- [Work instructions]: For this exercise, repeat the records below exactly and omit every picture.

- [Stored data]:
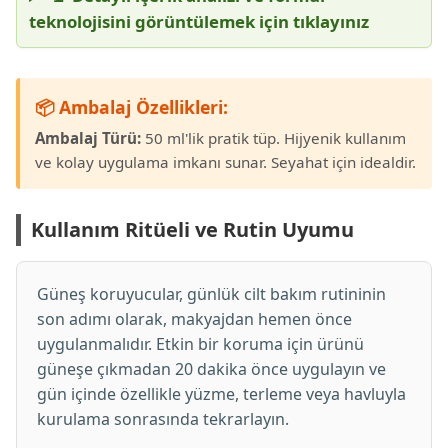
teknolojisini görüntülemek için tıklayınız
📦 Ambalaj Özellikleri:
Ambalaj Türü:
50 ml'lik pratik tüp. Hijyenik kullanım
ve kolay uygulama imkanı sunar. Seyahat için idealdir.
Kullanım Ritüeli ve Rutin Uyumu
Güneş koruyucular, günlük cilt bakım rutininin
son adımı olarak, makyajdan hemen önce
uygulanmalıdır. Etkin bir koruma için ürünü
güneşe çıkmadan 20 dakika önce uygulayın ve
gün içinde özellikle yüzme, terleme veya havluyla
kurulama sonrasında tekrarlayın.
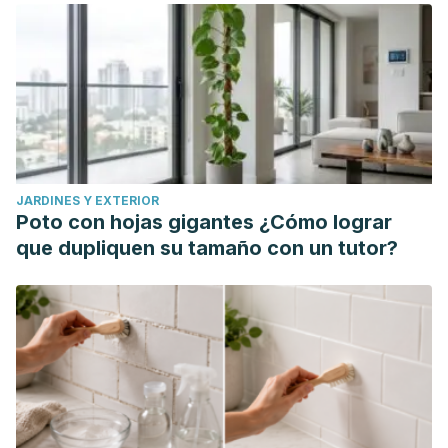
JARDINES Y EXTERIOR
Poto con hojas gigantes ¿Cómo lograr
que dupliquen su tamaño con un tutor?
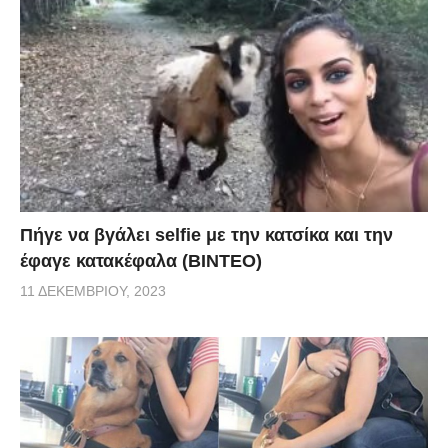
Πήγε να βγάλει selfie με την κατσίκα και την
έφαγε κατακέφαλα (ΒΙΝΤΕΟ)
11 ΔΕΚΕΜΒΡΊΟΥ, 2023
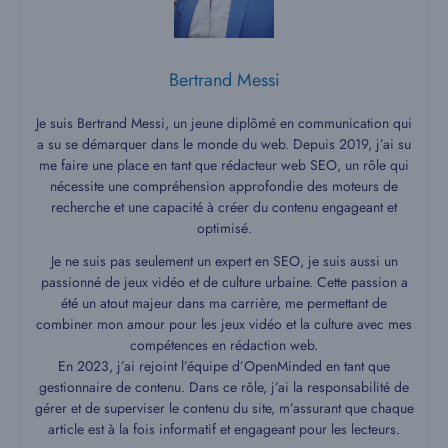
Bertrand Messi
Je suis Bertrand Messi, un jeune diplômé en communication qui
a su se démarquer dans le monde du web. Depuis 2019, j’ai su
me faire une place en tant que rédacteur web SEO, un rôle qui
nécessite une compréhension approfondie des moteurs de
recherche et une capacité à créer du contenu engageant et
optimisé.
Je ne suis pas seulement un expert en SEO, je suis aussi un
passionné de jeux vidéo et de culture urbaine. Cette passion a
été un atout majeur dans ma carrière, me permettant de
combiner mon amour pour les jeux vidéo et la culture avec mes
compétences en rédaction web.
En 2023, j’ai rejoint l’équipe d’OpenMinded en tant que
gestionnaire de contenu. Dans ce rôle, j’ai la responsabilité de
gérer et de superviser le contenu du site, m’assurant que chaque
article est à la fois informatif et engageant pour les lecteurs.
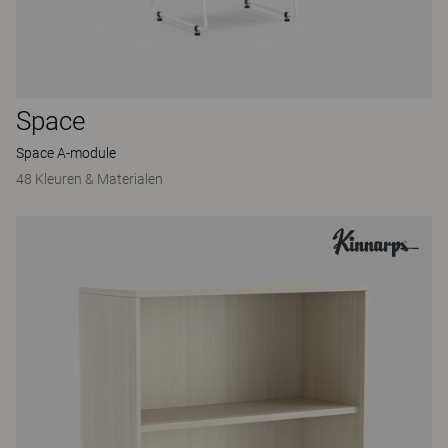
Space
Space A-module
48 Kleuren & Materialen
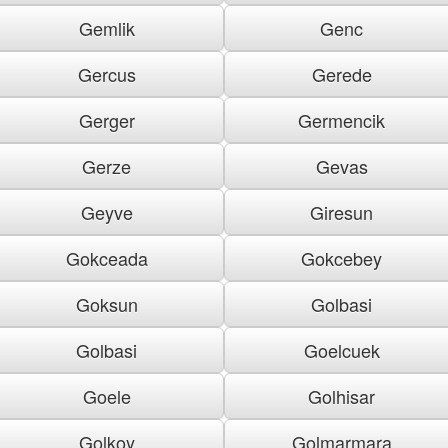
Gemlik
Genc
Gercus
Gerede
Gerger
Germencik
Gerze
Gevas
Geyve
Giresun
Gokceada
Gokcebey
Goksun
Golbasi
Golbasi
Goelcuek
Goele
Golhisar
Golkoy
Golmarmara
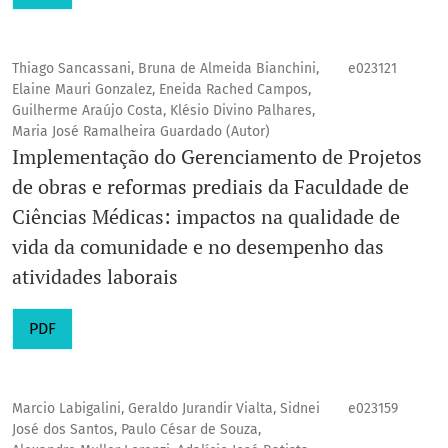
Thiago Sancassani, Bruna de Almeida Bianchini,
e023121
Elaine Mauri Gonzalez, Eneida Rached Campos,
Guilherme Araújo Costa, Klésio Divino Palhares,
Maria José Ramalheira Guardado (Autor)
Implementação do Gerenciamento de Projetos
de obras e reformas prediais da Faculdade de
Ciências Médicas: impactos na qualidade de
vida da comunidade e no desempenho das
atividades laborais
PDF
Marcio Labigalini, Geraldo Jurandir Vialta, Sidnei
e023159
José dos Santos, Paulo César de Souza,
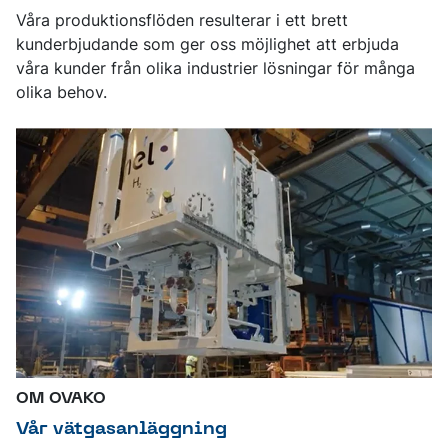
Våra produktionsflöden resulterar i ett brett
kunderbjudande som ger oss möjlighet att erbjuda
våra kunder från olika industrier lösningar för många
olika behov.
OM OVAKO
Vår vätgasanläggning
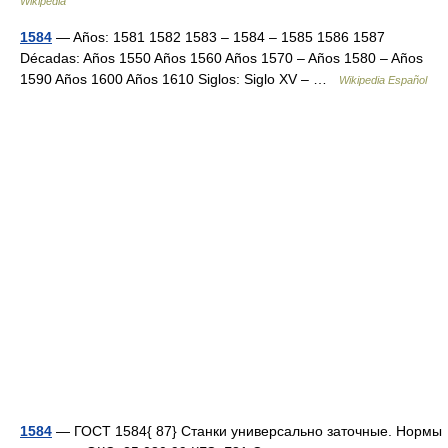
Wikipedia
1584
— Años: 1581 1582 1583 – 1584 – 1585 1586 1587
Décadas: Años 1550 Años 1560 Años 1570 – Años 1580 – Años
1590 Años 1600 Años 1610 Siglos: Siglo XV – …
Wikipedia Español
1584
— ГОСТ 1584{ 87} Станки универсально заточные. Нормы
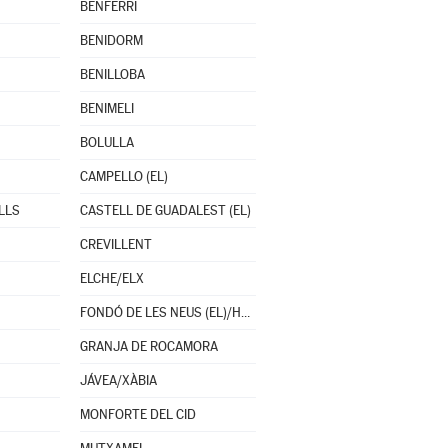
BENFERRI
BENIDORM
BENILLOBA
BENIMELI
BOLULLA
CAMPELLO (EL)
LLS
CASTELL DE GUADALEST (EL)
CREVILLENT
ELCHE/ELX
FONDÓ DE LES NEUS (EL)/HONDÓN DE LAS NIEVES
GRANJA DE ROCAMORA
JÁVEA/XÀBIA
MONFORTE DEL CID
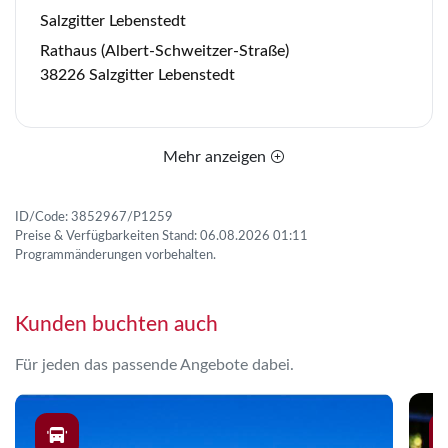
Salzgitter Lebenstedt
Rathaus (Albert-Schweitzer-Straße)
38226 Salzgitter Lebenstedt
Mehr anzeigen
ID/Code: 3852967/P1259
Preise & Verfügbarkeiten Stand: 06.08.2026 01:11
Programmänderungen vorbehalten.
Kunden buchten auch
Für jeden das passende Angebote dabei.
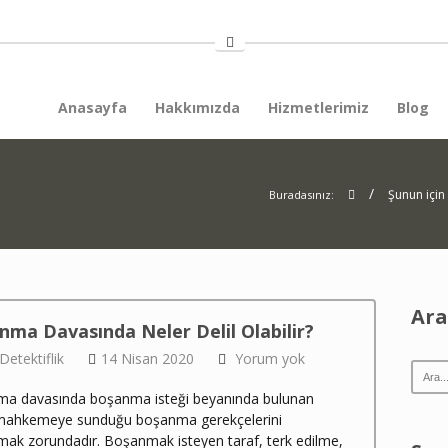
Anasayfa
Hakkımızda
Hizmetlerimiz
Blog
/
Şunun için
Buradasınız:
Ar
ma Davasında Neler Delil Olabilir?
Detektiflik
14 Nisan 2020
Yorum yok
a davasında boşanma isteği beyanında bulunan
 mahkemeye sunduğu boşanma gerekçelerini
mak zorundadır. Boşanmak isteyen taraf, terk edilme,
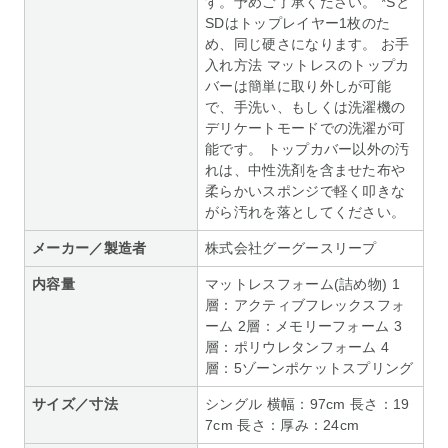
す。予めご了承ください。 *Sと
SDはトップレイヤー1枚のた
め、同じ硬さになります。 お手
入れ方法 マットレスのトップカ
バーは簡単に取り外しが可能
で、手洗い、もしくは洗濯機の
デリケートモードでの洗濯が可
能です。 トップカバー以外の汚
れは、中性洗剤を含ませた布や
柔らかいスポンジで軽く叩きな
がら汚れを落としてください。
メーカー／製造者
株式会社グーグースリープ
内容量
マットレスフォーム(詰め物) 1
層：アクティブフレックスフォ
ーム 2層：メモリーフォーム 3
層：ポリウレタンフォーム 4
層：5ゾーンポケットスプリング
サイズ／寸法
シングル 横幅：97cm 長さ：19
7cm 長さ：厚み：24cm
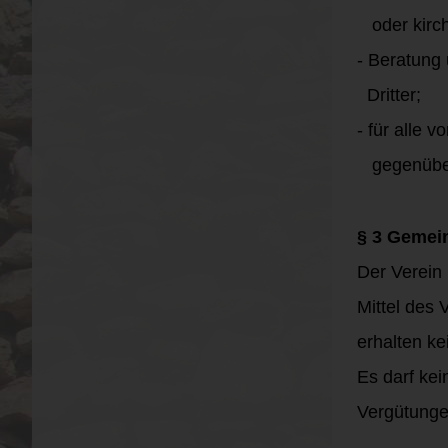
oder kirch
- Beratung 
Dritter;
- für alle
gegenübe
§ 3 Gemein
Der Verein i
Mittel des
erhalten k
Es darf ke
Vergütunge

- [Exercise result]:
teknolojisini görüntülemek için tıklayınız
📦 Ambalaj Özellikleri:
Ambalaj Türü:
50 ml'lik pratik tüp. Hijyenik kullanım
ve kolay uygulama imkanı sunar. Seyahat için idealdir.
Kullanım Ritüeli ve Rutin Uyumu
Güneş koruyucular, günlük cilt bakım rutininin
son adımı olarak, makyajdan hemen önce
uygulanmalıdır. Etkin bir koruma için ürünü
güneşe çıkmadan 20 dakika önce uygulayın ve
gün içinde özellikle yüzme, terleme veya havluyla
kurulama sonrasında tekrarlayın.
JARDINES Y EXTERIOR
Poto con hojas gigantes ¿Cómo lograr
que dupliquen su tamaño con un tutor?
Πήγε να βγάλει selfie με την κατσίκα και την
έφαγε κατακέφαλα (ΒΙΝΤΕΟ)
11 ΔΕΚΕΜΒΡΊΟΥ, 2023
Bertrand Messi
Je suis Bertrand Messi, un jeune diplômé en communication qui
a su se démarquer dans le monde du web. Depuis 2019, j’ai su
me faire une place en tant que rédacteur web SEO, un rôle qui
nécessite une compréhension approfondie des moteurs de
recherche et une capacité à créer du contenu engageant et
optimisé.
Je ne suis pas seulement un expert en SEO, je suis aussi un
passionné de jeux vidéo et de culture urbaine. Cette passion a
été un atout majeur dans ma carrière, me permettant de
combiner mon amour pour les jeux vidéo et la culture avec mes
compétences en rédaction web.
En 2023, j’ai rejoint l’équipe d’OpenMinded en tant que
gestionnaire de contenu. Dans ce rôle, j’ai la responsabilité de
gérer et de superviser le contenu du site, m’assurant que chaque
article est à la fois informatif et engageant pour les lecteurs.
Space
Space A-module
48 Kleuren & Materialen
Gemlik
Genc
Gercus
Gerede
Gerger
Germencik
Gerze
Gevas
Geyve
Giresun
Gokceada
Gokcebey
Goksun
Golbasi
Golbasi
Goelcuek
Goele
Golhisar
Golkoy
Golmarmara
Thiago Sancassani, Bruna de Almeida Bianchini,
e023121
Elaine Mauri Gonzalez, Eneida Rached Campos,
Guilherme Araújo Costa, Klésio Divino Palhares,
Maria José Ramalheira Guardado (Autor)
Implementação do Gerenciamento de Projetos
de obras e reformas prediais da Faculdade de
Ciências Médicas: impactos na qualidade de
vida da comunidade e no desempenho das
atividades laborais
PDF
Marcio Labigalini, Geraldo Jurandir Vialta, Sidnei
e023159
José dos Santos, Paulo César de Souza,
Våra produktionsflöden resulterar i ett brett
kunderbjudande som ger oss möjlighet att erbjuda
våra kunder från olika industrier lösningar för många
olika behov.
OM OVAKO
Vår vätgasanläggning
Wikipedia
1584
— Años: 1581 1582 1583 – 1584 – 1585 1586 1587
Décadas: Años 1550 Años 1560 Años 1570 – Años 1580 – Años
1590 Años 1600 Años 1610 Siglos: Siglo XV – …
Wikipedia Español
1584
— ГОСТ 1584{ 87} Станки универсально заточные. Нормы
BENFERRI
BENIDORM
BENILLOBA
BENIMELI
BOLULLA
CAMPELLO (EL)
LLS
CASTELL DE GUADALEST (EL)
CREVILLENT
ELCHE/ELX
FONDÓ DE LES NEUS (EL)/HONDÓN DE LAS NIEVES
GRANJA DE ROCAMORA
JÁVEA/XÀBIA
MONFORTE DEL CID
Salzgitter Lebenstedt
Rathaus (Albert-Schweitzer-Straße)
38226 Salzgitter Lebenstedt
Mehr anzeigen
ID/Code: 3852967/P1259
Preise & Verfügbarkeiten Stand: 06.08.2026 01:11
Programmänderungen vorbehalten.
Kunden buchten auch
Für jeden das passende Angebote dabei.
Anasayfa
Hakkımızda
Hizmetlerimiz
Blog
/
Şunun için
Buradasınız:
Ar
ma Davasında Neler Delil Olabilir?
Detektiflik
14 Nisan 2020
Yorum yok
a davasında boşanma isteği beyanında bulunan
 mahkemeye sunduğu boşanma gerekçelerini
mak zorundadır. Boşanmak isteyen taraf, terk edilme,
す。予めご了承ください。 *Sと
SDはトップレイヤー1枚のた
め、同じ硬さになります。 お手
入れ方法 マットレスのトップカ
バーは簡単に取り外しが可能
で、手洗い、もしくは洗濯機の
デリケートモードでの洗濯が可
能です。 トップカバー以外の汚
れは、中性洗剤を含ませた布や
柔らかいスポンジで軽く叩きな
がら汚れを落としてください。
メーカー／製造者
株式会社グーグースリープ
内容量
マットレスフォーム(詰め物) 1
層：アクティブフレックスフォ
ーム 2層：メモリーフォーム 3
層：ポリウレタンフォーム 4
層：5ゾーンポケットスプリング
サイズ／寸法
シングル 横幅：97cm 長さ：19
7cm 長さ：厚み：24cm
oder kirch
- Beratung 
Dritter;
- für alle
gegenübe
§ 3 Gemein
Der Verein i
Mittel des
erhalten k
Es darf ke
Vergütunge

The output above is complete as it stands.